Like Tintin I don't drink alcohol "No, thanks. Not for me ... You know that (Picaros, 1)" But a regular Finn does drink booze including my share. And the regular bloke eats a hell of an amount of wieners as well. The same normal dude shouts the whole evening through (till he passes out). Oh yes at 24.00 the winter war starts: all kinds of pyrotechnics, wrestling, yelling and other dangerous things. Then the average guy swings to home (if not wounded) and starts playing with an owen: it is time to melt some tin and pour it onto the kitchen floor. Then everybody tries to interpret what the hell that pile of tin on the kitchen floor might mean. Finally it is time to puke and fade away.

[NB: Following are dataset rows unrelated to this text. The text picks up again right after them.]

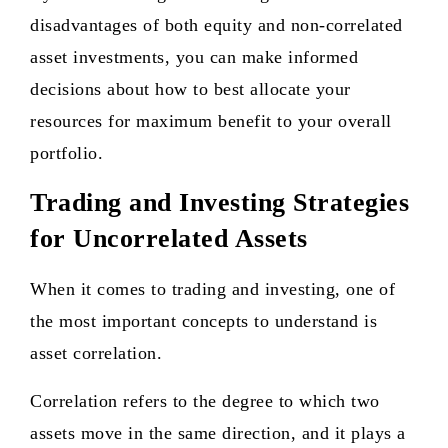
disadvantages of both equity and non-correlated
asset investments, you can make informed
decisions about how to best allocate your
resources for maximum benefit to your overall
portfolio.
Trading and Investing Strategies
for Uncorrelated Assets
When it comes to trading and investing, one of
the most important concepts to understand is
asset correlation.
Correlation refers to the degree to which two
assets move in the same direction, and it plays a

This is a Finnish way to selebrate New Years.
number1fan
Member
#3 · Posted: 1 Jan 2008 20:25
Spent it with my girlfriend, got drunk and I don't have to tell anyone the rest, lol!
Dupondt
Member
#4 · Posted: 2 Jan 2008 01:26
Ah number1fan you rascal, XD!
I did much the same, but my girlfriend dumped me... Ah well, maybe I'm destined to be like Tintin: loveless.
It was a good party though!
tintinagalog
Member
#5 · Posted: 2 Jan 2008 04:10
New Year's eve here in the Philippines is really a hell of a party! Why?

Prologue is the solemn prayer thirty minutes before January 1.

Afterwards... <drumrolls and trumpets, please> tantararaaaaaaan!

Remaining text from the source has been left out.